Page images and extracted text

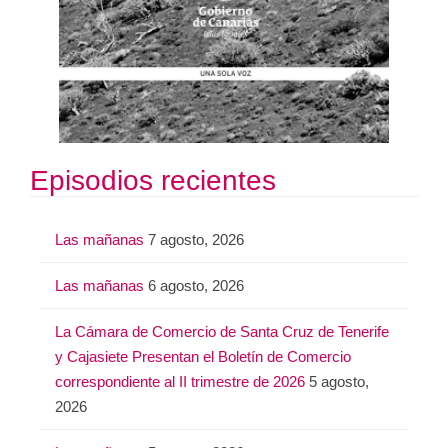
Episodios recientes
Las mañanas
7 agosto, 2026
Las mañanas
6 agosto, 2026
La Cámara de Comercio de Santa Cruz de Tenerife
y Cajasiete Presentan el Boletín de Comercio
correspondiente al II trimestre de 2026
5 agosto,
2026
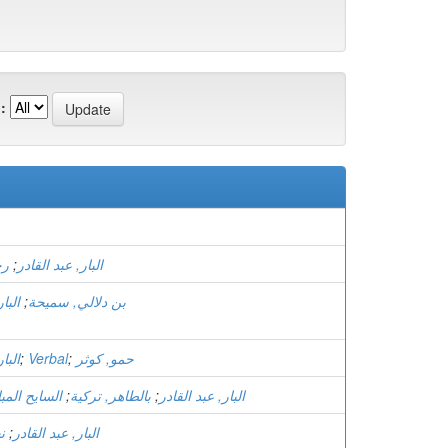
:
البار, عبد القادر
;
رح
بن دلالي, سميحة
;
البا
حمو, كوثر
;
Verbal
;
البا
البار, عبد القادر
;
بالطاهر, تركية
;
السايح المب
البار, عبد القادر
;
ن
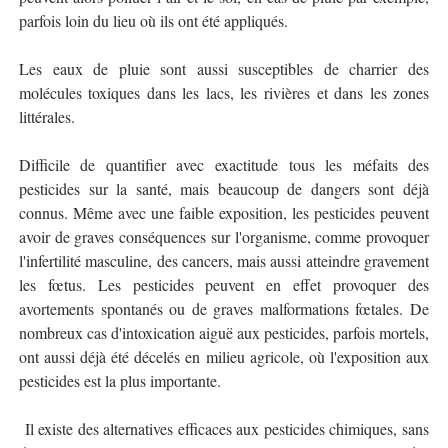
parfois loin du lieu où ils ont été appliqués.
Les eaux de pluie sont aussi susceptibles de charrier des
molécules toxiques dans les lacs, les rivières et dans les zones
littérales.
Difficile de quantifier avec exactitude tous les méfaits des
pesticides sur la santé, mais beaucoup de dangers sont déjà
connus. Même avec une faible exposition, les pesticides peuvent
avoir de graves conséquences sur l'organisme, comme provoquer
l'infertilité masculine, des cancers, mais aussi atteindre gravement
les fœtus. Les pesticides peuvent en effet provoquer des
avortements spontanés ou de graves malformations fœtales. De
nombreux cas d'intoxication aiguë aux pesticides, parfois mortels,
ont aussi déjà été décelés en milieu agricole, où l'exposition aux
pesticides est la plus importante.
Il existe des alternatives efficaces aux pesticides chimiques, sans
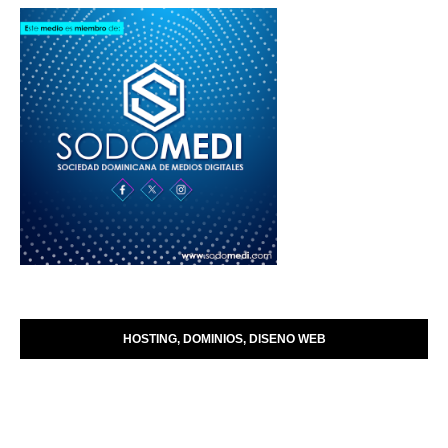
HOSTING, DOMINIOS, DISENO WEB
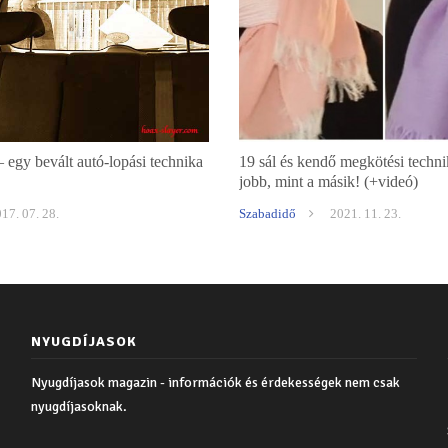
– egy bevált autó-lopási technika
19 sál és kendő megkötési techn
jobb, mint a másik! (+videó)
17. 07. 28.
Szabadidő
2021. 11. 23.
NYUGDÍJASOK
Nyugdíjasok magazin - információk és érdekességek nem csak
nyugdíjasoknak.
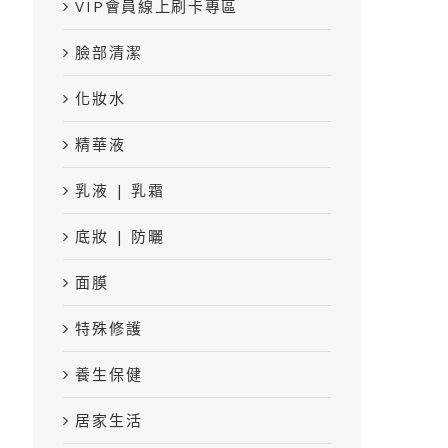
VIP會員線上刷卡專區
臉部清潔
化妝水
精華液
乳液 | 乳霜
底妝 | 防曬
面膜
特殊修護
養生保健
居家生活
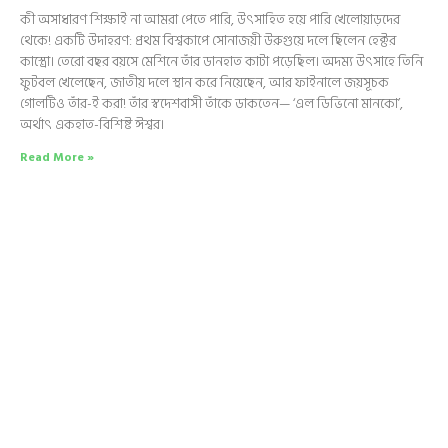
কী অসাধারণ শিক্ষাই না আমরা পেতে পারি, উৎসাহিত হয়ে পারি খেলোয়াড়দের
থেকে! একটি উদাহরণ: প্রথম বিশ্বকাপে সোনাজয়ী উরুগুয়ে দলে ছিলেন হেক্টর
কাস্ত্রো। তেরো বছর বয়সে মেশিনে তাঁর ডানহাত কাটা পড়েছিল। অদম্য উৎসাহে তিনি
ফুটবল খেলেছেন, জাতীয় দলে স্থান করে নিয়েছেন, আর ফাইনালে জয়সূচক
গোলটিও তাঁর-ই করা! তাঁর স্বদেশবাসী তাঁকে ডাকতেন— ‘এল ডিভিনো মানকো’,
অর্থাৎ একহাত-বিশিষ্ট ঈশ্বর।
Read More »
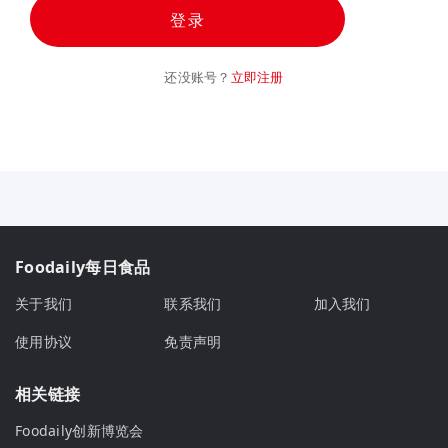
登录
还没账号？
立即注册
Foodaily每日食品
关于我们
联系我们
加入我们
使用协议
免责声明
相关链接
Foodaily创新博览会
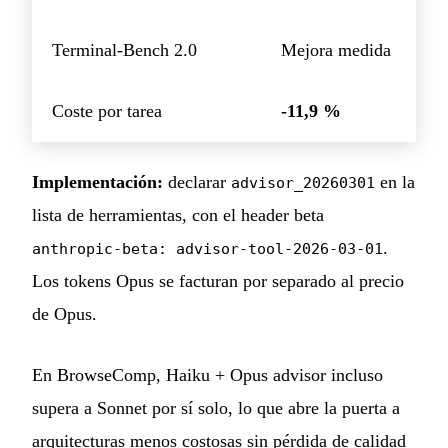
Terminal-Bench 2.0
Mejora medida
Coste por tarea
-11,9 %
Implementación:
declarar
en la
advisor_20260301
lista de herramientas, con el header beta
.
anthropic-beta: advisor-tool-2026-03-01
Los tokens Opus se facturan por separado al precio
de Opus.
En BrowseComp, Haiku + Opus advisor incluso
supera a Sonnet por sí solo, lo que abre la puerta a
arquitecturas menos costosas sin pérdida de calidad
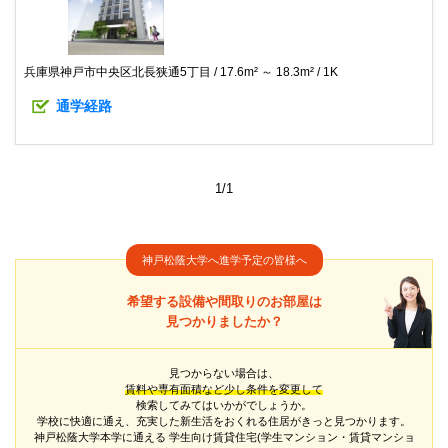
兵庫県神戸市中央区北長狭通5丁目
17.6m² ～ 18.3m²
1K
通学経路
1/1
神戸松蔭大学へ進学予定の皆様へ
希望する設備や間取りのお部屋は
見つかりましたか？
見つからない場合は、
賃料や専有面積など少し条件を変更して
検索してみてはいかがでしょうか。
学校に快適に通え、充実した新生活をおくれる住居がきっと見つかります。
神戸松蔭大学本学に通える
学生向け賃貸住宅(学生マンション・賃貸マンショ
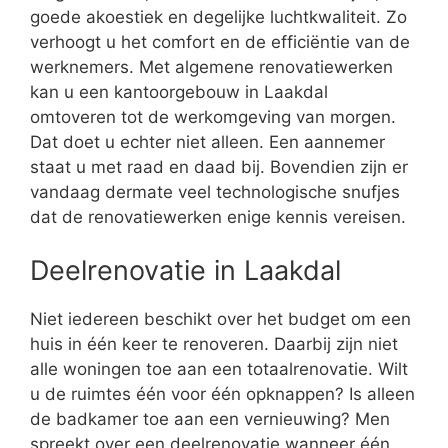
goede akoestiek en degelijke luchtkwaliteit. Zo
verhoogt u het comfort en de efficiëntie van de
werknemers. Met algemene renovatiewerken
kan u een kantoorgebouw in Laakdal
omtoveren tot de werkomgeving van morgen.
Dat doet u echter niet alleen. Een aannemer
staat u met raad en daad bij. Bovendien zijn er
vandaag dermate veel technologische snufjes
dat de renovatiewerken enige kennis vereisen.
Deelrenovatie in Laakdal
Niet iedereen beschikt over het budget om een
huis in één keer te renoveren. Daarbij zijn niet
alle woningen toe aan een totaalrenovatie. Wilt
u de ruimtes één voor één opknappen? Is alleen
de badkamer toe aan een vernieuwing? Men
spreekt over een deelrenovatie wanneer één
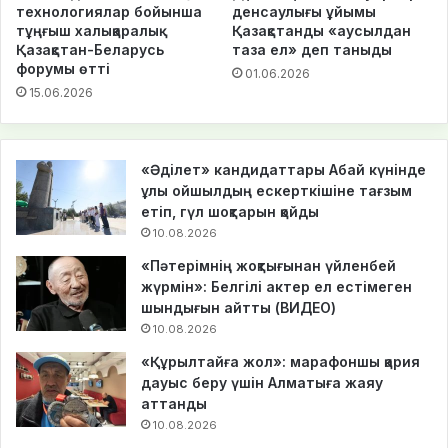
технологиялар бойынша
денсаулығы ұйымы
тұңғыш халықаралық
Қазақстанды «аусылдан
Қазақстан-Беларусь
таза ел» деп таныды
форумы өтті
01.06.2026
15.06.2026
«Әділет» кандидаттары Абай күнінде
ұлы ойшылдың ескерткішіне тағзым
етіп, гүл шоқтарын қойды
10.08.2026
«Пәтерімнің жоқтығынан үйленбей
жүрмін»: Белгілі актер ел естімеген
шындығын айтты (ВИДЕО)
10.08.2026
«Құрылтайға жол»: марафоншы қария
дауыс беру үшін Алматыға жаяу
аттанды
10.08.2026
--
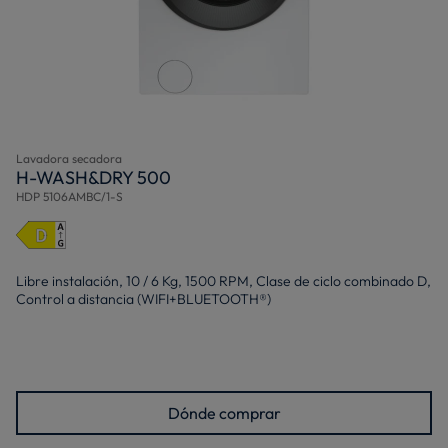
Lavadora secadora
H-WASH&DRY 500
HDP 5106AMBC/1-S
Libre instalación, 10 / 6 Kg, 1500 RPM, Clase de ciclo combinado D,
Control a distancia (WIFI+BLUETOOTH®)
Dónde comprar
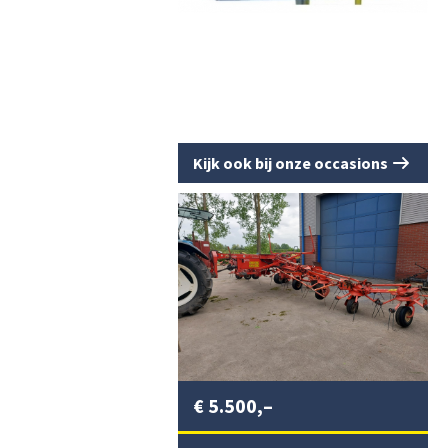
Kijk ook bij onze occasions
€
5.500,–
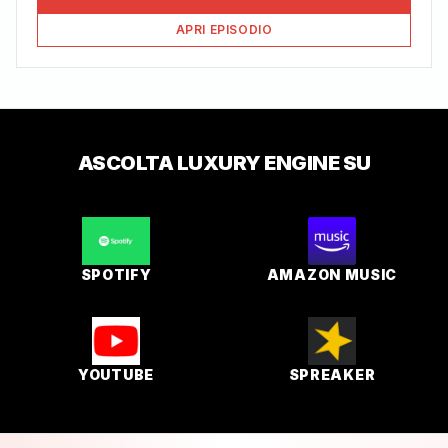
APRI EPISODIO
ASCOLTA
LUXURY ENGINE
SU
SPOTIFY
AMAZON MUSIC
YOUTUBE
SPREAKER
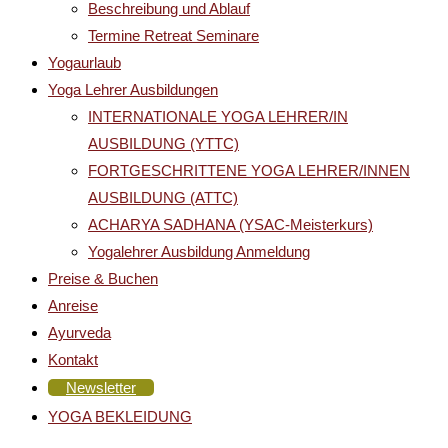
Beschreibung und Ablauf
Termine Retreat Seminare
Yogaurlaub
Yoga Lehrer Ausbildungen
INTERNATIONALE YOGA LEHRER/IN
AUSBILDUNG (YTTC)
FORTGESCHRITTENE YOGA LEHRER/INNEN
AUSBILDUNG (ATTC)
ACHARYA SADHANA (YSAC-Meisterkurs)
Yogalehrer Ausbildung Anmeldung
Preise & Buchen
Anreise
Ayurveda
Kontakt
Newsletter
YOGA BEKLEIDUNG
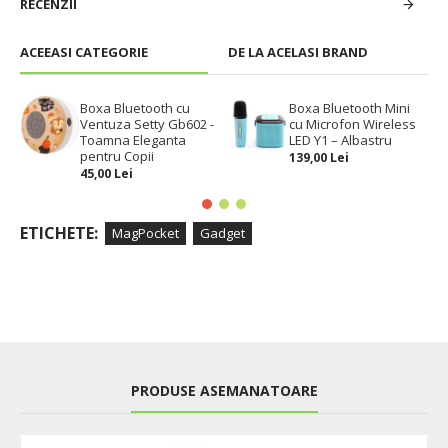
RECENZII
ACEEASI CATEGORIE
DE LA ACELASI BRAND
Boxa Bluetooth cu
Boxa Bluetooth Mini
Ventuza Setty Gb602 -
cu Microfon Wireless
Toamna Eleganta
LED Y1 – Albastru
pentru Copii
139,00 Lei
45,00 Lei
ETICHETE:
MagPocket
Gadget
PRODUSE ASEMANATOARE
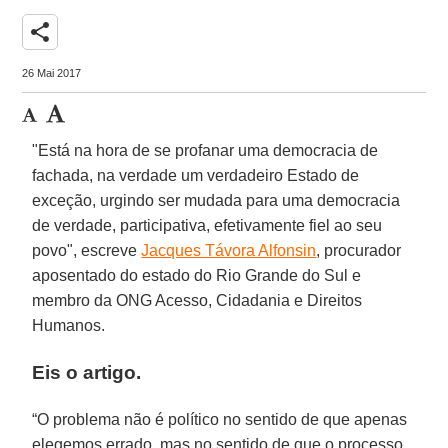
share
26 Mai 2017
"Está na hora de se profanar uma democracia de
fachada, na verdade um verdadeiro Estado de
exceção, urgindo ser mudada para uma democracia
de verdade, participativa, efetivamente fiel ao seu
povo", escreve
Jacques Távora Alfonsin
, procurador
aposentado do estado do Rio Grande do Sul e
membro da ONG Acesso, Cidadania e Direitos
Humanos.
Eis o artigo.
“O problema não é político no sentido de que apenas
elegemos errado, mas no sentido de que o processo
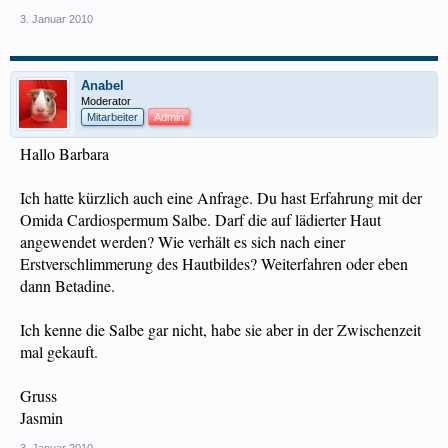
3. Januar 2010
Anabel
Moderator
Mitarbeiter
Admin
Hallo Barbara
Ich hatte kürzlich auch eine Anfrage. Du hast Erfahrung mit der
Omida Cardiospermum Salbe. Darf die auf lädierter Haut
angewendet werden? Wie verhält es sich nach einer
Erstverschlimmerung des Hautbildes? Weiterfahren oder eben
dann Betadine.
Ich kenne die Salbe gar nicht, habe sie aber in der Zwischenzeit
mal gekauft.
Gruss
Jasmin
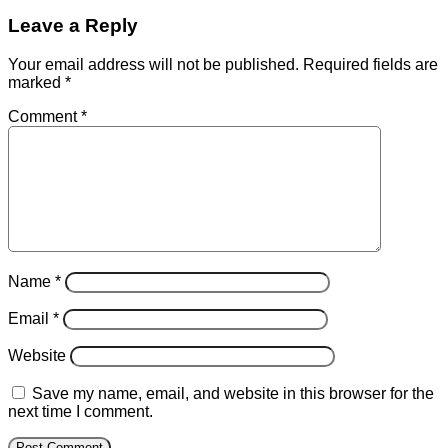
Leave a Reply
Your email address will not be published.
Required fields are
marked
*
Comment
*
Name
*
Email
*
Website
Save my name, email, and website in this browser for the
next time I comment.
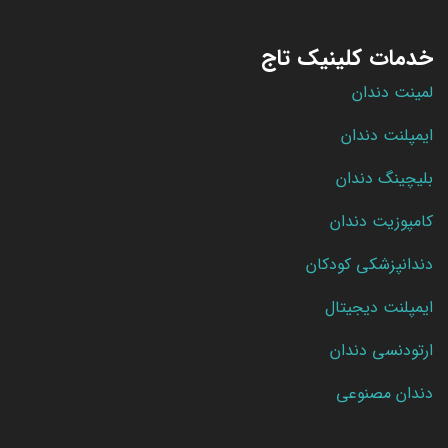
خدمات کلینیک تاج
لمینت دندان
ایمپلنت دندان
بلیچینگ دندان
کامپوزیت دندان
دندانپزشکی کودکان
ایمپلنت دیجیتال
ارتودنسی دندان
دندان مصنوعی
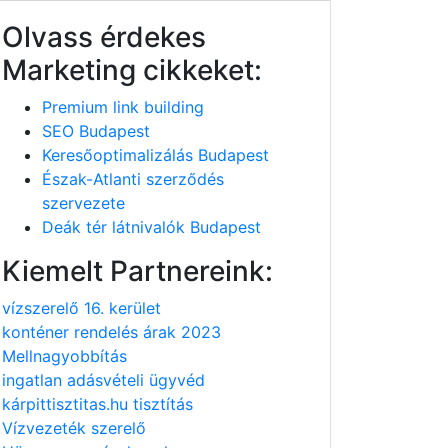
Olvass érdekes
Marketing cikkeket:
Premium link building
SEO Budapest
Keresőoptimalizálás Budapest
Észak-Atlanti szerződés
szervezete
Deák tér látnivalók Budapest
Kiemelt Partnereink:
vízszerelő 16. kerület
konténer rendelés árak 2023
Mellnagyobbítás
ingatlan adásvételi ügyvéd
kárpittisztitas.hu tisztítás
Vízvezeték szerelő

REQUIRED ACTION
Copy the lines above exactly, beginning at the line that has "fachada, na verdade um verdadeiro Estado de" and stopping after the line that has "aposentado do estado do Rio Grande do Sul e", and omit the rest.

ANSWER SPACE
fachada, na verdade um verdadeiro Estado de
exceção, urgindo ser mudada para uma democracia
de verdade, participativa, efetivamente fiel ao seu
povo", escreve
Jacques Távora Alfonsin
, procurador
aposentado do estado do Rio Grande do Sul e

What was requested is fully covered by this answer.